Filename: DuplicateFinder.java
import java.util.HashSet;
public class DuplicateFinder {
private int[] bitArray;
public DuplicateFinder(int arraySize) {
bitArray = new int[(arraySize >> 5) + 1];
}
public boolean isBitSet(int position) {
int index = (position >> 5);
int bitNumber = (position & 0x1F);
return (bitArray[index] & (1 << bitNumber)) != 0;
}
public void setBit(int position) {
int index = (position >> 5);
int bitNumber = (position & 0x1F);
bitArray[index] |= (1 << bitNumber);
}
public static void findAndPrintDuplicates(int[] inputArray) {
DuplicateFinder duplicateFinder = new DuplicateFinder(320000);
HashSet<Integer> Duplicates = new HashSet<>();
for (int i = 0; i < inputArray.length; i++) {
int currentNumber = inputArray[i] - 1;
if (duplicateFinder.isBitSet(currentNumber)) {
// Duplicate found, add to the set
Duplicates.add(currentNumber + 1);
} else {
duplicateFinder.setBit(currentNumber);
}
}
// Print the duplicates
System.out.print("Duplicates in the array: ");
for (int duplicate : Duplicates) {
System.out.print(duplicate + " ");
}
}
public static void main(String[] args) {
int[] inputArray = {1, 6, 4, 10, 9, 5, 4, 5, 6, 4};
findAndPrintDuplicates(inputArray);
}
}
Output:
Duplicates in the array: 4 5 6
Time Complexity
The time complexity of the provided algorithm is O(N), where N is the size of the input array.

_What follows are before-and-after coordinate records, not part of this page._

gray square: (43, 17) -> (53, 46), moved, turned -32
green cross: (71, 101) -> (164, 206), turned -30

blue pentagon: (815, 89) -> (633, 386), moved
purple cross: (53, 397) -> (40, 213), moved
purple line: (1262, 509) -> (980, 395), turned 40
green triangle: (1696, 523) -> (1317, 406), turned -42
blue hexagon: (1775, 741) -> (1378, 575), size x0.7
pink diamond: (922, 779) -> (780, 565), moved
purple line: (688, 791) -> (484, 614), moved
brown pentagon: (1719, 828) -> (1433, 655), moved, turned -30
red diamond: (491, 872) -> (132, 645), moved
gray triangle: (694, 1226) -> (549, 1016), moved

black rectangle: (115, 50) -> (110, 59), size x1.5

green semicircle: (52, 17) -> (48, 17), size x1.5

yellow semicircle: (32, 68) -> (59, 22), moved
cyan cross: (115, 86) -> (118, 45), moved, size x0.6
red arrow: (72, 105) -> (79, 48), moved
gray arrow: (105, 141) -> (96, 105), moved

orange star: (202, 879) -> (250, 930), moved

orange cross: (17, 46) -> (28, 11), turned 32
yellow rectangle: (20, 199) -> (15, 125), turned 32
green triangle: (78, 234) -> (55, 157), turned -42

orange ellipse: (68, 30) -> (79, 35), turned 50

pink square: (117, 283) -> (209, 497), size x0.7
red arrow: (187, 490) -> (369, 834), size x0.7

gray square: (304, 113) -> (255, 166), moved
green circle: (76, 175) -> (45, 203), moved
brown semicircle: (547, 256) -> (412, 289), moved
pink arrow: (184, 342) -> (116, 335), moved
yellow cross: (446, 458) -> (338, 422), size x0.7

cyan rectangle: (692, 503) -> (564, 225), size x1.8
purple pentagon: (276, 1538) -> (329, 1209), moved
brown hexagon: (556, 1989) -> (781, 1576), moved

The for loop iterates through each element in the input array once, performing constant-time operations within the loop. The operations inside the loop involve bitwise operations (isBitSet, setBit), which have constant time complexity.
Space Complexity
The space complexity is primarily determined by the size of the bit array. The space complexity is O(M), where M is the maximum possible value in the input array. The HashSet Duplicates also contributes to the space complexity, but its size is determined by the number of unique duplicates, which is usually smaller than the size of the input array.
Conclusion
In conclusion, the Bit Array approach offers an elegant solution to the problem of finding duplicates, particularly when memory efficiency is crucial. It strikes a balance between time complexity and space complexity, making it well-suited for scenarios where a compact representation of element presence is required.